Russian, French, U.S. and IAEA officials want to wrap up key conditions with Iran next week, including a timetable and anti-proliferation guarantees once Iran recovers the material. French officials said the deal should entail Iran shipping out all 1.2 tonnes of the LEU before the end of this year.
"This is a win-win deal, a real opportunity for Iran to turn around perceptions of its nuclear behavior, so they ought to take the commitment they made in Geneva seriously," said a senior Western diplomat close to the negotiations.
But Tehran has signaled it may not be prepared to make binding decisions next week by not sending Ali Akbar Salehi, the nuclear energy program chief.
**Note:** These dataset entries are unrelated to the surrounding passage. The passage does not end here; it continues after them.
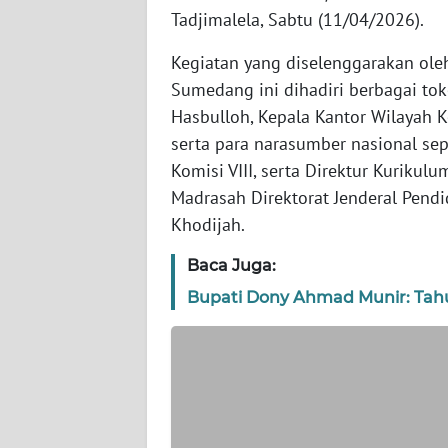
Tadjimalela, Sabtu (11/04/2026).
WN
Kegiatan yang diselenggarakan ol
KEPRI
Sumedang ini dihadiri berbagai tok
Hasbulloh, Kepala Kantor Wilayah
WN
PAPUA
serta para narasumber nasional se
Komisi VIII, serta Direktur Kuriku
WN
Madrasah Direktorat Jenderal Pendi
PAPUA
Khodijah.
BARAT
Baca Juga:
WN
Bupati Dony Ahmad Munir: Tah
RIAU
WN
SERAMBI
WN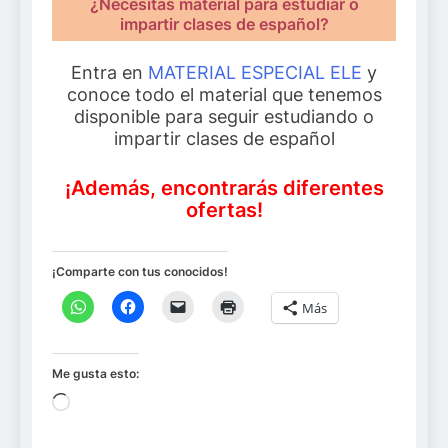
¿Necesitas material para estudiar o
impartir clases de español?
Entra en
MATERIAL ESPECIAL ELE
y
conoce todo el material que tenemos
disponible para seguir estudiando o
impartir clases de español
¡Además, encontrarás diferentes
ofertas!
¡Comparte con tus conocidos!
Más
Me gusta esto:
Cargando...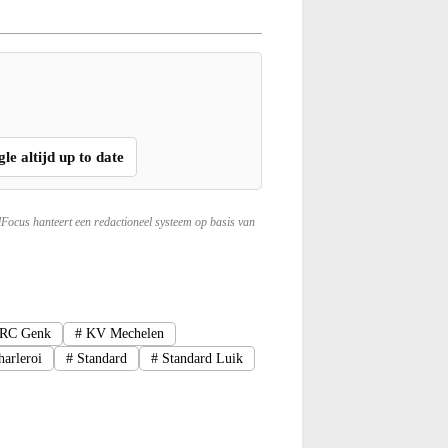
gle altijd up to date
lFocus hanteert een redactioneel systeem op basis van
RC Genk
#
KV Mechelen
arleroi
#
Standard
#
Standard Luik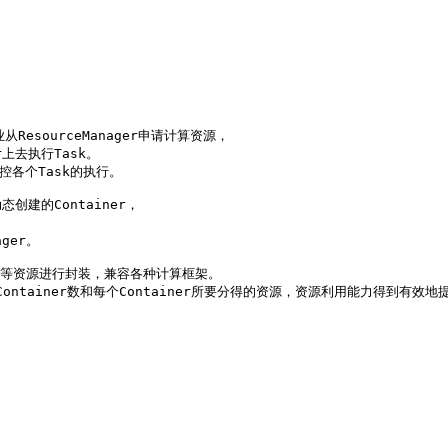
从ResourceManager申请计算资源，

上去执行Task。

各个Task的执行。 

态创建的Container，

er。 

PU等资源进行封装，兼容各种计算框架。

Container数和每个Container所要分得的资源，资源利用能力得到有效地提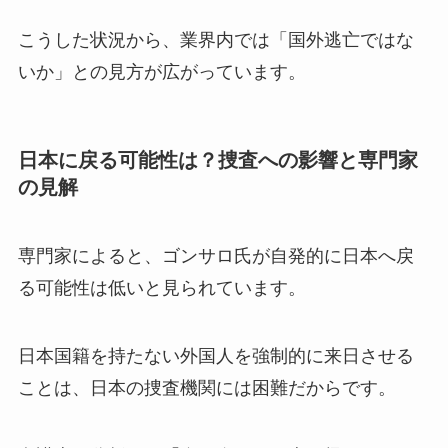
こうした状況から、業界内では「国外逃亡ではな
いか」との見方が広がっています。
日本に戻る可能性は？捜査への影響と専門家
の見解
専門家によると、ゴンサロ氏が自発的に日本へ戻
る可能性は低いと見られています。
日本国籍を持たない外国人を強制的に来日させる
ことは、日本の捜査機関には困難だからです。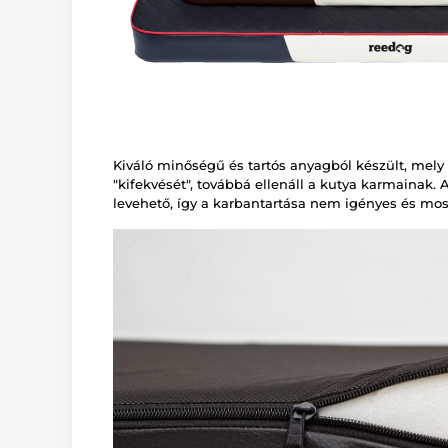
Kiváló minőségű és tartós anyagból készült, mel
"kifekvését", továbbá ellenáll a kutya karmainak.
levehető, így a karbantartása nem igényes és mo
Tehran has also denied tentatively agreeing to any details of the plan in Geneva. It said it was also looking into buying the needed fuel abroad, and warned it could enrich to higher levels itself if a deal could not be done with the powers.
"We have conditions and suggestions that need to be discussed," a senior Iranian nuclear official said.
He suggested strongly that these issues would take longer to resolve, without saying how long or what Iran had in mind.

Diplomats said Iran seemed to be again employing a savvy strategy of ambiguity to draw out dialogue, keeping deal-making channels open to give Russia and China enough political cover to continue blocking tougher U.N. sanctions against Tehran. More importantly, Iran would be buying time to achieve its industrial enrichment ambitions and overcome technical barriers.

Shoring up Iran's position, China said on Wednesday only "practical cooperation and close coordination" with Iran could resolve nuclear issues peacefully. Russia deflected a U.S. attempt in talks to obtain commitments to broader sanctions if Iran did not live up to new expectations of cooperation.

The uranium deal may not mean much in the longer run unless the Islamic Republic caps or halts enrichment -- to lock in the non-proliferation gains accrued from shipping LEU abroad. But Iran rules out any freeze or suspension of enrichment activity as an offence to national pride and sovereignty.

The major powers will press Iran on that issue at the next round of high-level diplomatic negotiations due in late October.